Pictures aside, write out every record exactly as it appears.
———
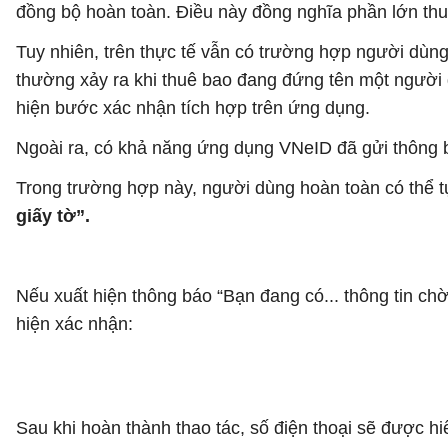
đồng bộ hoàn toàn. Điều này đồng nghĩa phần lớn thuê
Tuy nhiên, trên thực tế vẫn có trường hợp người dùng
thường xảy ra khi thuê bao đang đứng tên một người
hiện bước xác nhận tích hợp trên ứng dụng.
Ngoài ra, có khả năng ứng dụng VNeID đã gửi thông b
Trong trường hợp này, người dùng hoàn toàn có thể tự
giấy tờ”.
Nếu xuất hiện thông báo “Bạn đang có... thông tin ch
hiện xác nhận:
Sau khi hoàn thành thao tác, số điện thoại sẽ được hiể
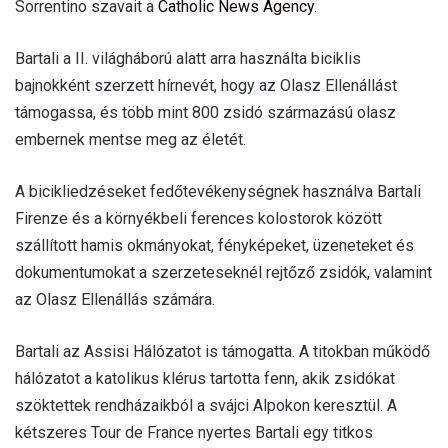
Sorrentino szavait a
Catholic News Agency
.
Bartali a II. világháború alatt arra használta biciklis
bajnokként szerzett hírnevét, hogy az Olasz Ellenállást
támogassa, és több mint 800 zsidó származású olasz
embernek mentse meg az életét.
A bicikliedzéseket fedőtevékenységnek használva Bartali
Firenze és a környékbeli ferences kolostorok között
szállított hamis okmányokat, fényképeket, üzeneteket és
dokumentumokat a szerzeteseknél rejtőző zsidók, valamint
az Olasz Ellenállás számára.
Bartali az Assisi Hálózatot is támogatta. A titokban működő
hálózatot a katolikus klérus tartotta fenn, akik zsidókat
szöktettek rendházaikból a svájci Alpokon keresztül. A
kétszeres Tour de France nyertes Bartali egy titkos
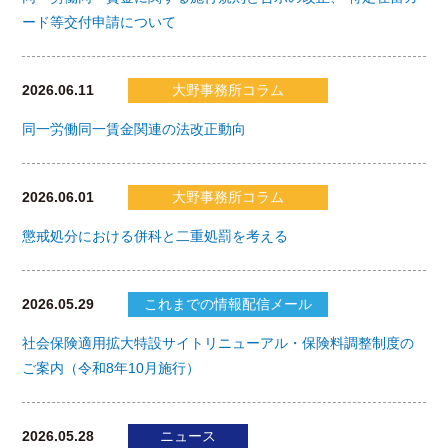
ード等交付申請について
2026.06.11
大野事務所コラム
同一労働同一賃金関連の法改正動向
2026.06.01
大野事務所コラム
懲戒処分における併科と二重処罰を考える
2026.05.29
これまでの情報配信メール
社会保険適用拡大特設サイトリニューアル・保険料調整制度の
ご案内（令和8年10月施行）
2026.05.28
ニュース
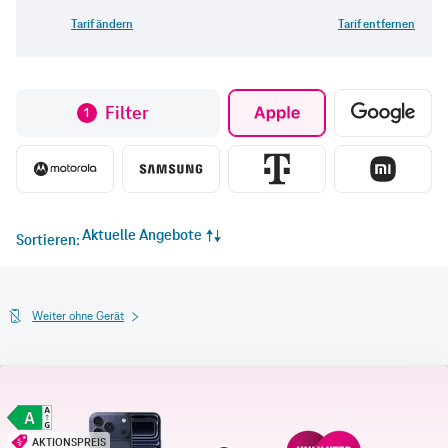
Tarif ändern
Tarif entfernen
Filter
1
Aktuelle Angebote
Sortieren
Weiter ohne Gerät
AKTIONSPREIS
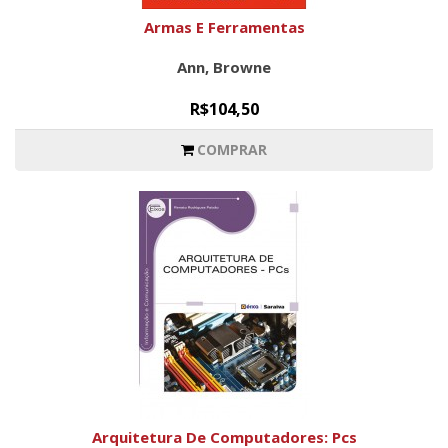
Armas E Ferramentas
Ann, Browne
R$104,50
COMPRAR
Arquitetura De Computadores: Pcs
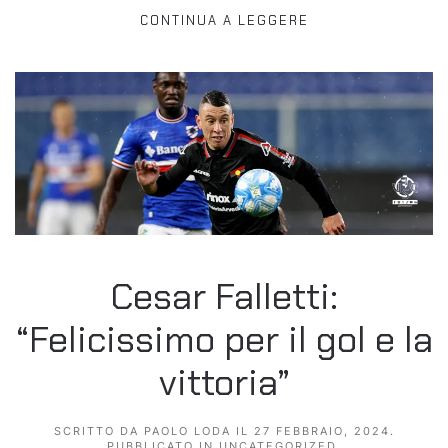
CONTINUA A LEGGERE
Cesar Falletti:
“Felicissimo per il gol e la
vittoria”
SCRITTO DA
PAOLO LODA
IL
27 FEBBRAIO, 2024
.
PUBBLICATO IN
UNCATEGORIZED
.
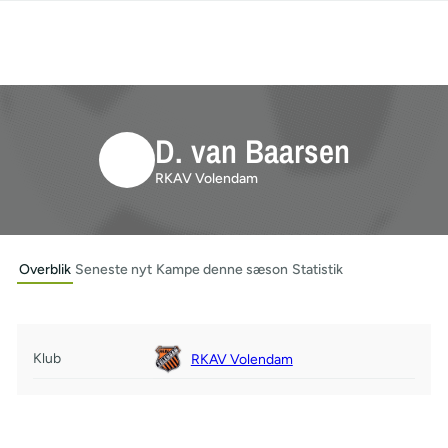
D. van Baarsen
RKAV Volendam
Overblik
Seneste nyt
Kampe denne sæson
Statistik
Klub
RKAV Volendam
———
The answer
đồng bộ hoàn toàn. Điều này đồng nghĩa phần lớn thuê
Tuy nhiên, trên thực tế vẫn có trường hợp người dùng
thường xảy ra khi thuê bao đang đứng tên một người
hiện bước xác nhận tích hợp trên ứng dụng.
Ngoài ra, có khả năng ứng dụng VNeID đã gửi thông b
Trong trường hợp này, người dùng hoàn toàn có thể tự
giấy tờ”.
Nếu xuất hiện thông báo “Bạn đang có... thông tin ch
hiện xác nhận:
Sau khi hoàn thành thao tác, số điện thoại sẽ được hiể
Sorrentino szavait a
Catholic News Agency
.
Bartali a II. világháború alatt arra használta biciklis
bajnokként szerzett hírnevét, hogy az Olasz Ellenállást
támogassa, és több mint 800 zsidó származású olasz
embernek mentse meg az életét.
A bicikliedzéseket fedőtevékenységnek használva Bartali
Firenze és a környékbeli ferences kolostorok között
szállított hamis okmányokat, fényképeket, üzeneteket és
dokumentumokat a szerzeteseknél rejtőző zsidók, valamint
az Olasz Ellenállás számára.
Bartali az Assisi Hálózatot is támogatta. A titokban működő
hálózatot a katolikus klérus tartotta fenn, akik zsidókat
szöktettek rendházaikból a svájci Alpokon keresztül. A
kétszeres Tour de France nyertes Bartali egy titkos
ード等交付申請について
2026.06.11
大野事務所コラム
同一労働同一賃金関連の法改正動向
2026.06.01
大野事務所コラム
懲戒処分における併科と二重処罰を考える
2026.05.29
これまでの情報配信メール
社会保険適用拡大特設サイトリニューアル・保険料調整制度の
ご案内（令和8年10月施行）
2026.05.28
ニュース
Tarif ändern
Tarif entfernen
Filter
1
Aktuelle Angebote
Sortieren
Weiter ohne Gerät
AKTIONSPREIS
Armas E Ferramentas
Ann, Browne
R$104,50
COMPRAR
Arquitetura De Computadores: Pcs
CONTINUA A LEGGERE
Cesar Falletti:
“Felicissimo per il gol e la
vittoria”
SCRITTO DA
PAOLO LODA
IL
27 FEBBRAIO, 2024
.
PUBBLICATO IN
UNCATEGORIZED
.
D. van Baarsen
RKAV Volendam
Overblik
Seneste nyt
Kampe denne sæson
Statistik
Klub
RKAV Volendam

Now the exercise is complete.